En résumé
Un stablecoin émis par la société de cryptomonnaie de la famille Trump a brièvement quitté son ancrage dollar lundi, après une série d’événements que la société a ensuite qualifiés de « chaos fabriqué ». Vers 8h15 (heure de l’Est) lundi matin, le stablecoin USD1 est passé d’une valeur de trading de 0,9990 USDT à 0,9802 USDT sur Binance, la plateforme d’échange crypto populaire. D’autres sites, notamment l’agrégateur de prix CoinGecko, ont indiqué une chute plus faible, à 0,994 $. Dans les 30 minutes suivant l’incident, le jeton est remonté pour retrouver la parité complète avec l’USDT, le principal stablecoin adossé au dollar dans le monde. Il est depuis resté à ce prix.

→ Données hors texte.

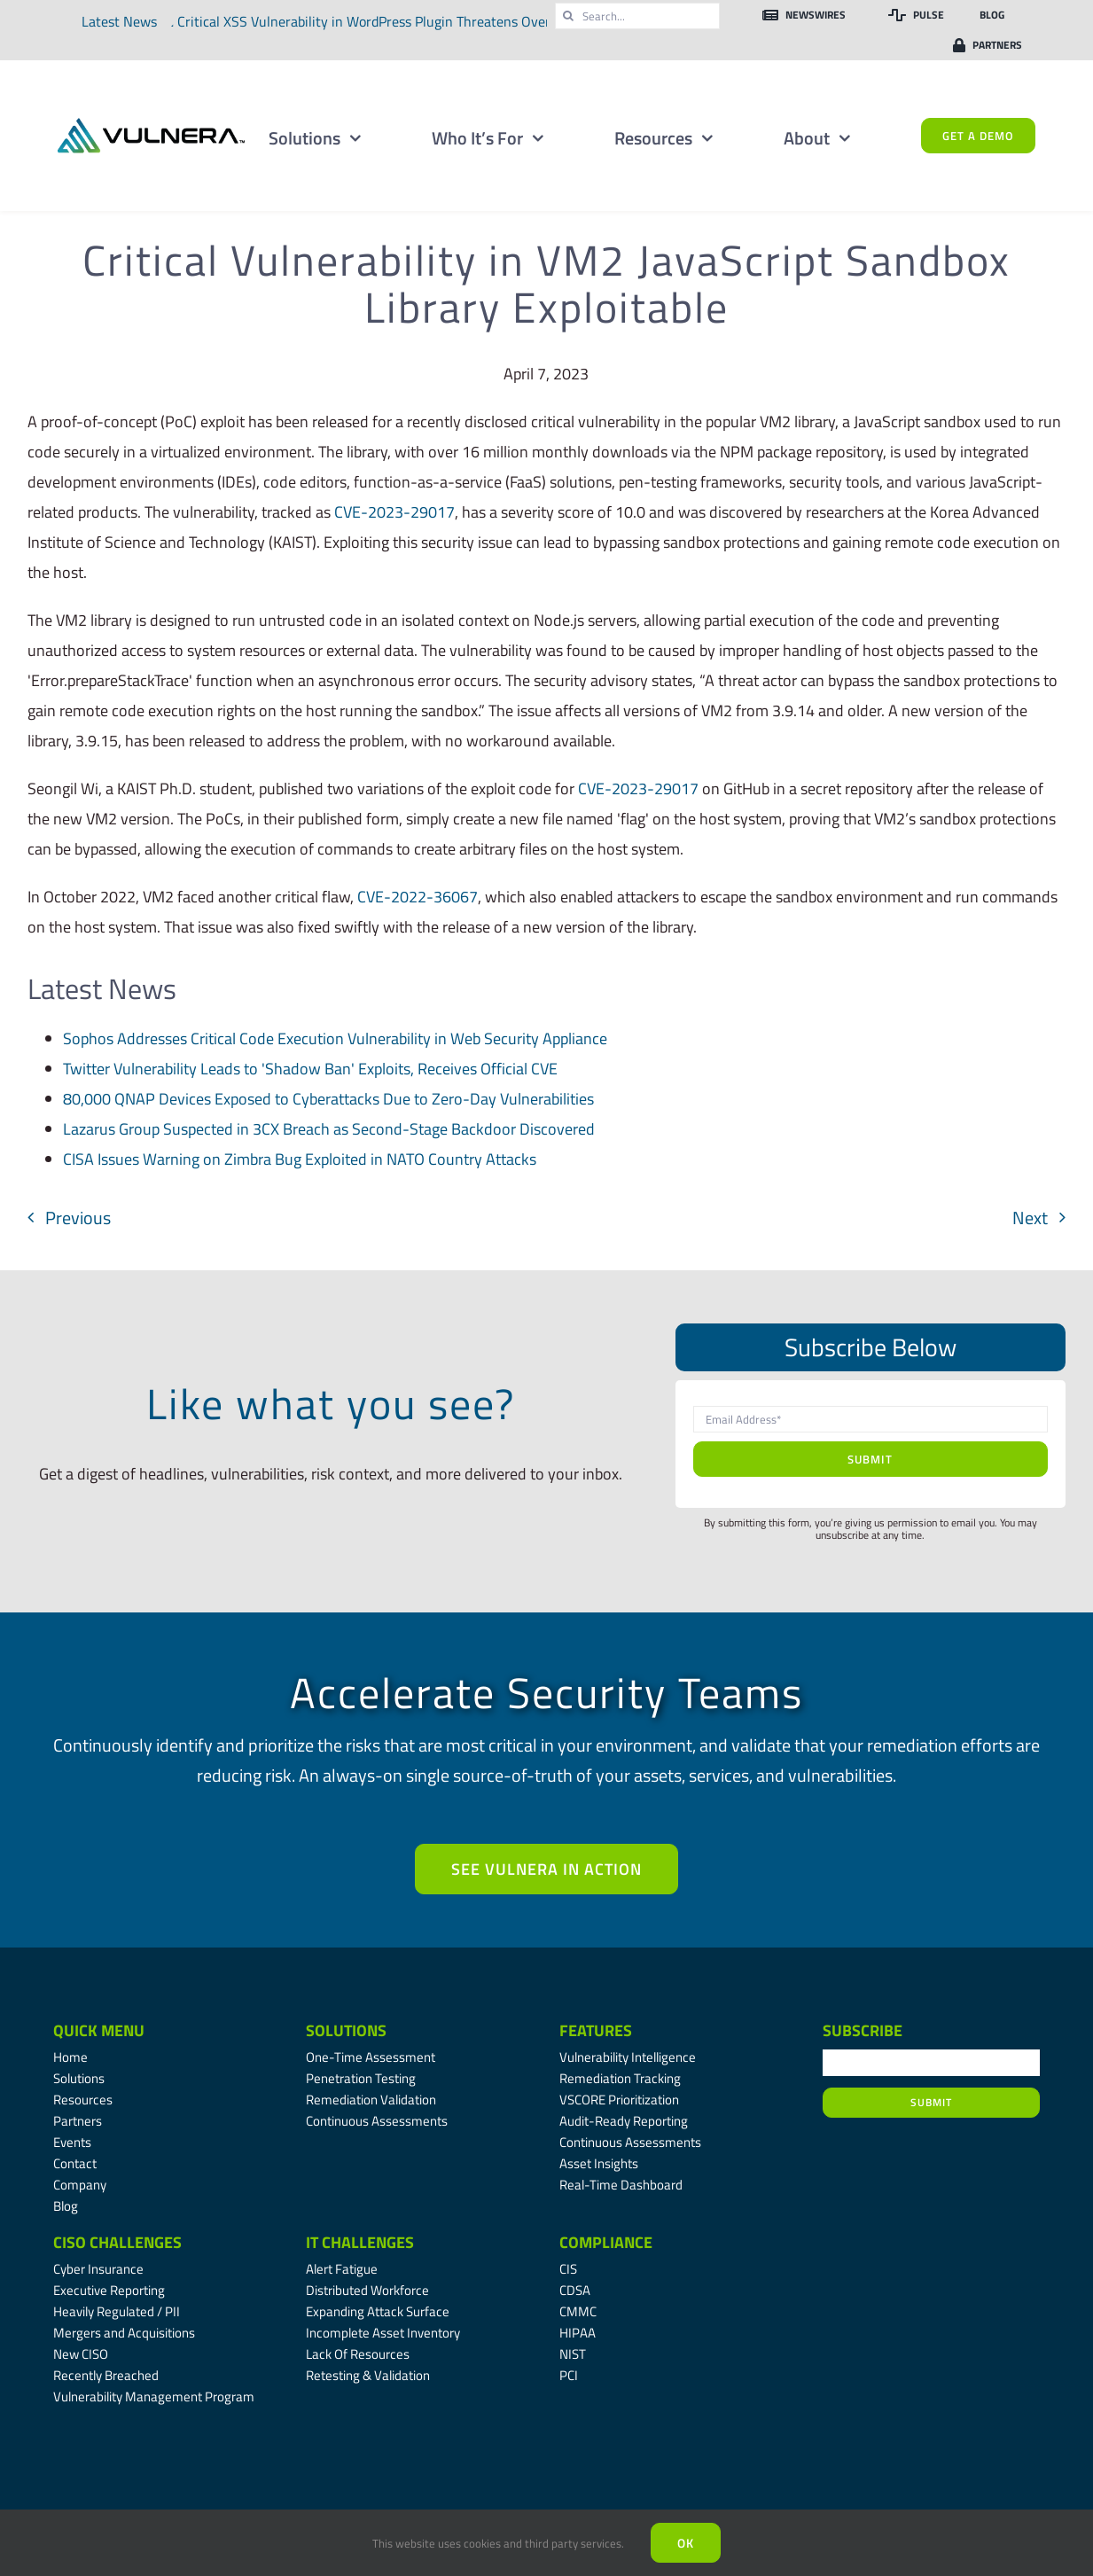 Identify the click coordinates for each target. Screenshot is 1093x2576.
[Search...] (637, 16)
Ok (685, 2542)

> Une attaque coordonnée a été lancée contre USD1 ce matin. Les attaquants ont piraté plusieurs comptes des cofondateurs de WLFI, payé des influenceurs pour diffuser du FUD, et ouvert d’importantes positions de vente à découvert sur $WLFI pour profiter du chaos fabriqué. > > Cela n’a pas fonctionné. > > Grâce au mécanisme solide de frappe et de rachat de USD1… > > — WLFI (@worldlibertyfi) 23 février 2026
USD1 est émis par World Liberty Financial, la société de cryptomonnaie de la famille Trump. Il est actuellement le cinquième stablecoin mondial, avec une capitalisation de marché de 4,93 milliards de dollars. À peu près au même moment où USD1 a brièvement chuté en dessous d’un dollar, le jeton natif de World Liberty, WLFI, a soudainement chuté d’environ 7 %, passant de 0,117 $ à 0,109 $. Le jeton a depuis partiellement rattrapé ces pertes en montant jusqu’à 0,113 $ au moment de la rédaction. Peu après, World Liberty a annoncé que la société avait été la cible d’une « attaque coordonnée » impliquant le piratage des comptes X des cofondateurs de la société, la diffusion d’informations négatives en ligne par des « influenceurs payés », et l’ouverture de positions de vente à découvert massives contre WLFI pour « profiter du chaos fabriqué ».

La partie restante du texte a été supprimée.